Shamu media appointee – ‘bloodthirsty monster’

webster_shamu2HARARE - A recent appointee to the Zimbabwe Broadcasting Holdings board, retired Brigadier Benjamin Mabenge, two years ago shot and killed an MDC activist on his farm in cold-blood. (Pictured: Information Minister Webster Shamu)

Described as a blood thirsty monster Mabenge in November 2007, fatally shot Clement Takaendesa at close range, using a powerful FN rifle. In the same incident he also shot and seriously wounded Taurai Chigede, for allegedly fishing on a stretch of river that runs through his farm. He was briefly arrested but was released just days after the fatal shooting. He is still to stand trial for the murder of the MDC activist.

The MDC leadership in Kwekwe maintains that Mabenge got protection from Defence Minister Emmerson Mnangagwa. The Zanu (PF) strongman was a former legislator in the Midlands town, before his defeat in the 2000 parliamentary elections to MDCs Blessing Chebundo. Two other members of the ZBH and Transmedia boards, appointed by Information Minister Webster Shamu, were part of military elite that directed and executed political violence during last years presidential elections.

Retired Major-General Gibson Mashingaidze and retired army doctor Paul Chimedza were part of an elaborate plan by the security chiefs credited with keeping Robert Mugabe in power. The security forces, led by the Joint Operations Command (JOC), waged a ruthless campaign of violence to force Prime Minister Morgan Tsvangirai from a second round presidential poll.

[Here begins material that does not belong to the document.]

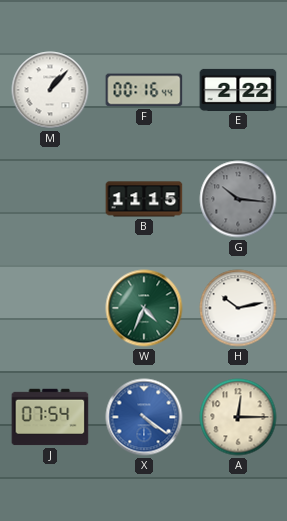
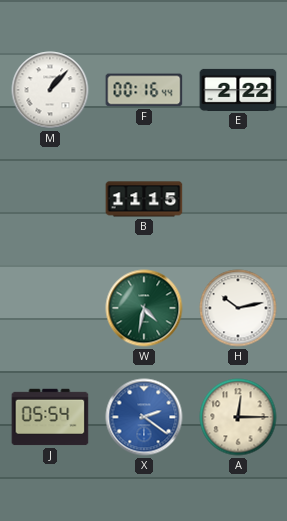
G: 10:16 -> none
W: 4:34 -> 4:32
J: 07:54 -> 05:54
X: 4:21 -> 2:21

This is the group that appointed Mashingaidze to be the second-in-command to Major-General Engelbert Rugeje, to direct the violent political purges in Masvingo province. Mashingaidze was last week appointed to sit on the ZBH board by Shamu and Dr Paul Chimedza is the new chairman of the Transmedia board. He is notorious for leading political violence against MDC activists in Gutu South.

Due to his involvement in political violence, the former medical superintendent for Harare Hospital had his lucrative consultancy contract with the European Union terminated. Chimedza, whose chequered past saw him being removed from the top post at Harare Hospital following routine conflicts with other consultants, is no stranger to controversy. His intended move to assume the post of deputy secretary in the Ministry of Health in 1994 was also blocked following objections from doctors citing his dictatorial tendencies. Since then he has been in private practice.

Chimedzas involvement in the political violence last year broke the notion that only war veterans and militias perpetrated violence in the rural areas. Other professionals, notably the gun-totting former Health Minister David Parirenyatwa, were heavily involved in the torture and killing of opponents in Murehwa, Mashonaland East province. When it came to organising the crucial 2002 presidential elections, Mugabe again heavily relied on military personnel who were appointed to a number of key positions. Lawyer and former colonel and head of military intelligence, Sobusa Gula-Ndebele, was appointed chair of the Electoral Supervisory Commission, while Brigadier Douglas Nyikayaramba was appointed chief elections officer. Through his patronage system, Mugabe has managed to keep the army leadership close to him by rewarding them with privileges, including generous payouts and lucrative mining contracts in the DRC and the Chiadzwa diamond fields.